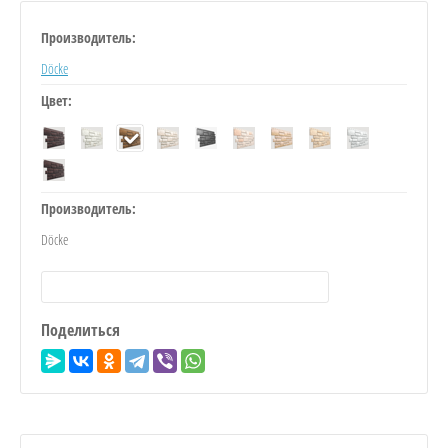
Производитель:
Döcke
Цвет:
Производитель:
Döcke
Поделиться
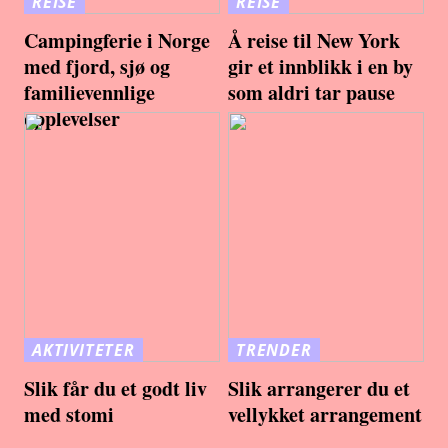
REISE
REISE
Campingferie i Norge
Å reise til New York
med fjord, sjø og
gir et innblikk i en by
familievennlige
som aldri tar pause
opplevelser
AKTIVITETER
TRENDER
Slik får du et godt liv
Slik arrangerer du et
med stomi
vellykket arrangement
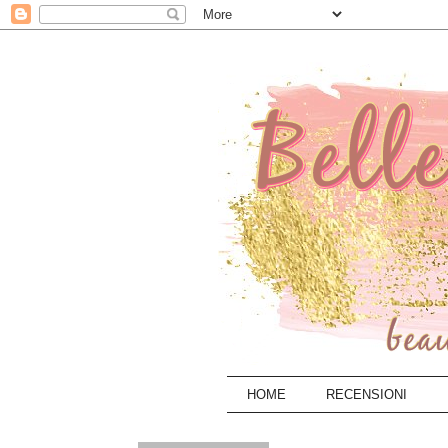
HOME
RECENSIONI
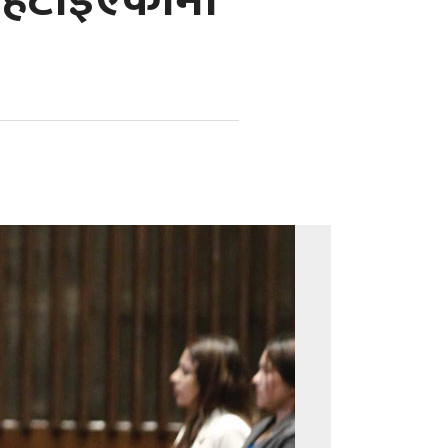
ट हटाइएकोमा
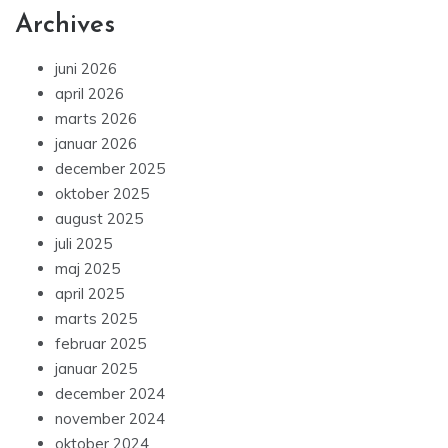
Archives
juni 2026
april 2026
marts 2026
januar 2026
december 2025
oktober 2025
august 2025
juli 2025
maj 2025
april 2025
marts 2025
februar 2025
januar 2025
december 2024
november 2024
oktober 2024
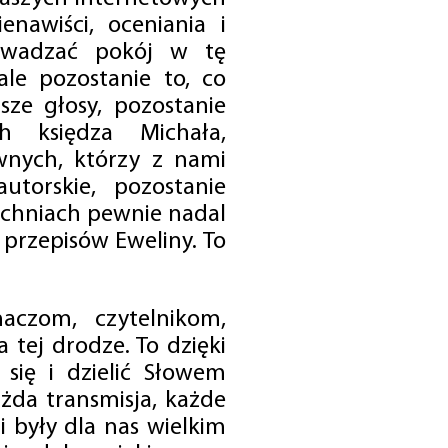
enawiści, oceniania i
rowadzać pokój w tę
 ale pozostanie to, co
sze głosy, pozostanie
h księdza Michała,
nych, którzy z nami
utorskie, pozostanie
chniach pewnie nadal
przepisów Eweliny. To
czom, czytelnikom,
 tej drodze. To dzięki
się i dzielić Słowem
da transmisja, każde
 były dla nas wielkim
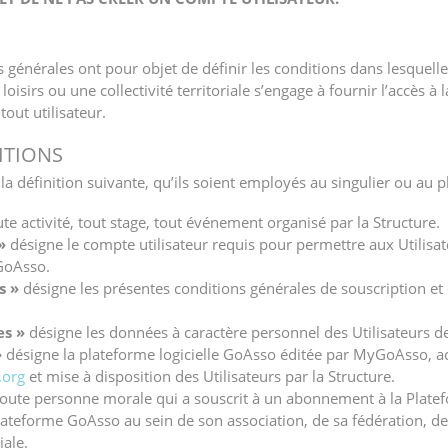
 générales ont pour objet de définir les conditions dans lesquell
loisirs ou une collectivité territoriale s’engage à fournir l’accès 
tout utilisateur.
NITIONS
a définition suivante, qu’ils soient employés au singulier ou au pl
te activité, tout stage, tout événement organisé par la Structure.
»
désigne le compte utilisateur requis pour permettre aux Utilisat
 GoAsso.
s »
désigne les présentes conditions générales de souscription et d
es »
désigne les données à caractère personnel des Utilisateurs d
»
désigne la plateforme logicielle GoAsso éditée par MyGoAsso, a
.org
et mise à disposition des Utilisateurs par la Structure.
oute personne morale qui a souscrit à un abonnement à la Plat
 Plateforme GoAsso au sein de son association, de sa fédération, de
iale.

▶ _Exercise prompt_
An exact reprint of the records above is required, with all pictures left out.

▶ _Answer to this exercise_
Производитель:
Döcke
Цвет:
Производитель:
Döcke
Поделиться
REISE
REISE
Campingferie i Norge
Å reise til New York
med fjord, sjø og
gir et innblikk i en by
familievennlige
som aldri tar pause
opplevelser
AKTIVITETER
TRENDER
Slik får du et godt liv
Slik arrangerer du et
med stomi
vellykket arrangement
HOME
RECENSIONI
ट हटाइएकोमा
Archives
juni 2026
april 2026
marts 2026
januar 2026
december 2025
oktober 2025
august 2025
juli 2025
maj 2025
april 2025
marts 2025
februar 2025
januar 2025
december 2024
november 2024
oktober 2024
enawiści, oceniania i
rowadzać pokój w tę
 ale pozostanie to, co
sze głosy, pozostanie
h księdza Michała,
nych, którzy z nami
utorskie, pozostanie
chniach pewnie nadal
przepisów Eweliny. To
czom, czytelnikom,
 tej drodze. To dzięki
się i dzielić Słowem
da transmisja, każde
 były dla nas wielkim
 générales ont pour objet de définir les conditions dans lesquell
loisirs ou une collectivité territoriale s’engage à fournir l’accès 
tout utilisateur.
NITIONS
a définition suivante, qu’ils soient employés au singulier ou au pl
te activité, tout stage, tout événement organisé par la Structure.
»
désigne le compte utilisateur requis pour permettre aux Utilisat
 GoAsso.
s »
désigne les présentes conditions générales de souscription et d
es »
désigne les données à caractère personnel des Utilisateurs d
»
désigne la plateforme logicielle GoAsso éditée par MyGoAsso, a
.org
et mise à disposition des Utilisateurs par la Structure.
oute personne morale qui a souscrit à un abonnement à la Plat
 Plateforme GoAsso au sein de son association, de sa fédération, de
iale.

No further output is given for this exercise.